We also appreciate the opportunity to do a clearer job explaining the contributions of our study. We have attempted to sharpen these points in the current revision. (We would also direct your attention to the first reviewer’s first comment for more discussion about this.) The discussion on how to reconcile dopamine’s involvement in reward vs. movement is perhaps the single central puzzle in the study of this neuromodulatory system going back decades to the initial discoveries of its involvement in self-stimulation and disorders of movement. One of the reasons for the excitement surrounding the RPE theories was that they seemed to offer a detailed, quantitative (though of course stylized) way to reconcile these views. However, recent reports (among them ours) of seemingly motor-related responses that are apparently distinct from RPEs have recently reopened the classic questions, and–given the substantial evidence for the RPE account– introduced new questions, such as how recipient structures could possibly distinguish interleaved RPE and movement signals with different functions.
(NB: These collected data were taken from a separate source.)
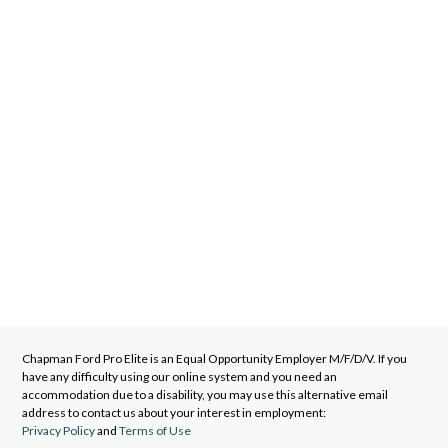
Chapman Ford Pro Elite
is an Equal Opportunity Employer M/F/D/V. If you
have any difficulty using our online system and you need an
accommodation due to a disability, you may use this alternative email
address to contact us about your interest in employment:
Privacy Policy
and
Terms of Use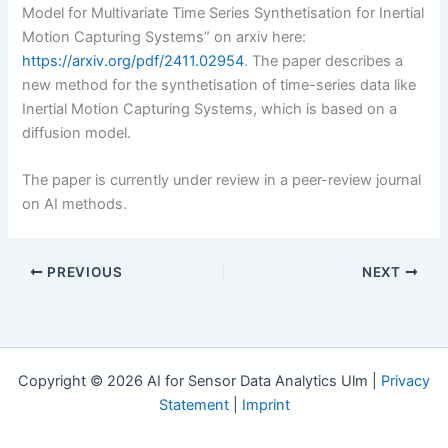
Model for Multivariate Time Series Synthetisation for Inertial
Motion Capturing Systems” on arxiv here:
https://arxiv.org/pdf/2411.02954
. The paper describes a
new method for the synthetisation of time-series data like
Inertial Motion Capturing Systems, which is based on a
diffusion model.
The paper is currently under review in a peer-review journal
on AI methods.
PREVIOUS
NEXT
Copyright © 2026 AI for Sensor Data Analytics Ulm |
Privacy
Statement
|
Imprint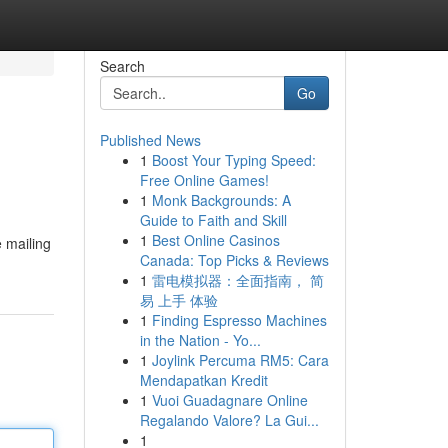
Search
Go
Published News
1
Boost Your Typing Speed:
Free Online Games!
1
Monk Backgrounds: A
Guide to Faith and Skill
1
Best Online Casinos
e mailing
Canada: Top Picks & Reviews
1
雷电模拟器：全面指南， 简
易 上手 体验
1
Finding Espresso Machines
in the Nation - Yo...
1
Joylink Percuma RM5: Cara
Mendapatkan Kredit
1
Vuoi Guadagnare Online
Regalando Valore? La Gui...
1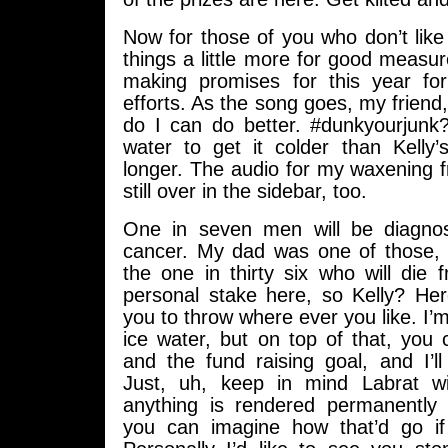
Now for those of you who don’t like s
things a little more for good measure
making promises for this year for
efforts. As the song goes, my friend
do I can do better. #dunkyourjunk? 
water to get it colder than Kelly’s
longer. The audio for my waxening 
still over in the sidebar, too.
One in seven men will be diagnos
cancer. My dad was one of those, b
the one in thirty six who will die f
personal stake here, so Kelly? Her
you to throw where ever you like. I’m
ice water, but on top of that, you
and the fund raising goal, and I’l
Just, uh, keep in mind Labrat wi
anything is rendered permanently 
you can imagine how that’d go if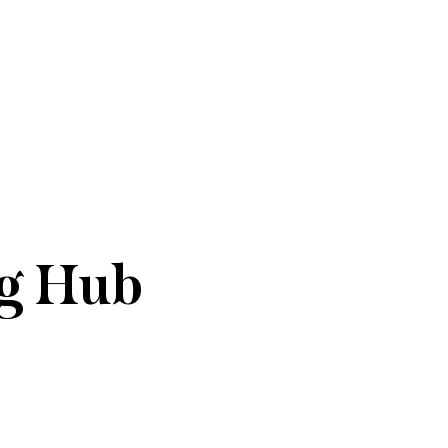
g Hub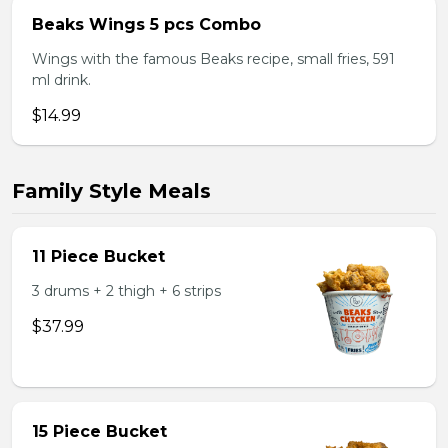
Beaks Wings 5 pcs Combo
Wings with the famous Beaks recipe, small fries, 591
ml drink.
$14.99
Family Style Meals
11 Piece Bucket
3 drums + 2 thigh + 6 strips
$37.99
15 Piece Bucket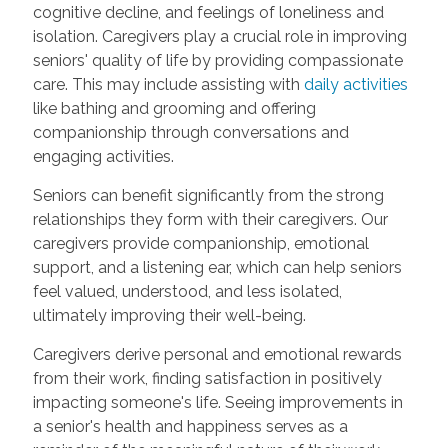
cognitive decline, and feelings of loneliness and
isolation. Caregivers play a crucial role in improving
seniors' quality of life by providing compassionate
care. This may include assisting with
daily activities
like bathing and grooming and offering
companionship through conversations and
engaging activities.
Seniors can benefit significantly from the strong
relationships they form with their caregivers. Our
caregivers provide companionship, emotional
support, and a listening ear, which can help seniors
feel valued, understood, and less isolated,
ultimately improving their well-being.
Caregivers derive personal and emotional rewards
from their work, finding satisfaction in positively
impacting someone's life. Seeing improvements in
a senior's health and happiness serves as a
A chief contribution of the current study is to articulate a proposal for how the movement-related responses might be interpreted in the RPE framework, by extending it to include action RPEs. The action value vs. chosen value distinction is central for posing, testing, and ultimately rejecting this possibility. While it is true that we end up restoring Parker’s conclusion, we now know more about this important issue–both in the substantive sense that we have identified and closed interpretational ambiguities in Parker’s (and other) results, and in laying conceptual groundwork that will be relevant going forward.

In particular, as we now say in the revised article, we believe that our basic framework and approach will be relevant in confronting other aspects of the growing body of evidence that DA signals may encode for variables beyond RPE. Recent studies, for instance, showed that midbrain DA neurons may also encode behavioral variables relevant to the task, such as the mice’s position, their velocity, their view-angle, and the accuracy of their performance (Howe et al., 2013; da Silva et al., 2018; Engelhard et al., 2018). Our modeling provides a framework for understanding how these DA responses can be interpreted in different reference frames and how they might ultimately encode some form of RPEs with respect to different behavioral variables in the task. Even though this turned out not to be the case for Parker’s results, it may well apply elsewhere. This conceptual framework can be extended to help understand the heterogeneous DA responses from more complicated real-world, high-dimensional reinforcement learning tasks.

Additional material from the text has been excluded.